▶ [DIRECTIONS] The answer is a single figure: how many lines below contain the word "подростков".

▶ [Extracted data entries]
Segment Open
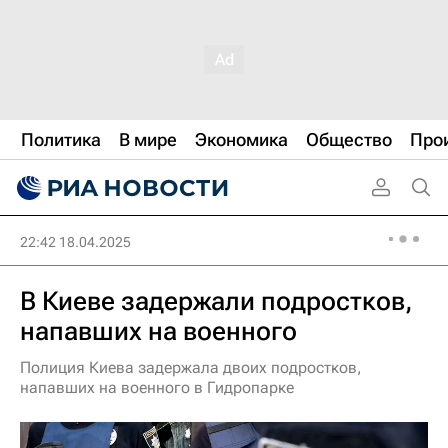
Политика
В мире
Экономика
Общество
Про
22:42 18.04.2025
В Киеве задержали подростков,
напавших на военного
Полиция Киева задержала двоих подростков,
напавших на военного в Гидропарке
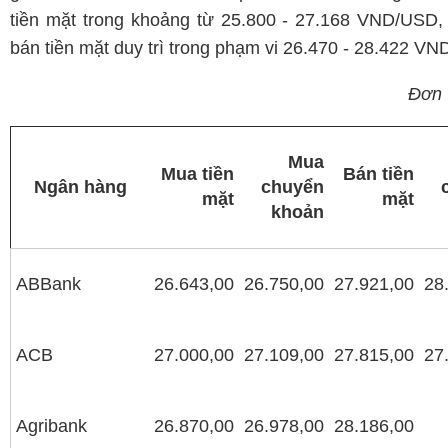
tiền mặt trong khoảng từ 25.800 - 27.168 VND/USD,
bán tiền mặt duy trì trong phạm vi 26.470 - 28.422 V
Đơn 
Mua
Mua tiền
Bán tiền
Ngân hàng
chuyển
mặt
mặt
khoản
ABBank
26.643,00
26.750,00
27.921,00
28
ACB
27.000,00
27.109,00
27.815,00
27
Agribank
26.870,00
26.978,00
28.186,00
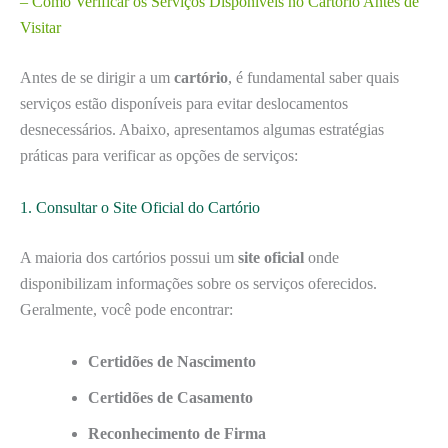
– Como Verificar os Serviços Disponíveis no Cartório Antes de
Visitar
Antes de se dirigir a um
cartório
, é fundamental saber quais
serviços estão disponíveis para evitar deslocamentos
desnecessários. Abaixo, apresentamos algumas estratégias
práticas para verificar as opções de serviços:
1. Consultar o Site Oficial do Cartório
A maioria dos cartórios possui um
site oficial
onde
disponibilizam informações sobre os serviços oferecidos.
Geralmente, você pode encontrar:
Certidões de Nascimento
Certidões de Casamento
Reconhecimento de Firma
Segment Closed
▶ [ANSWER BOX] 2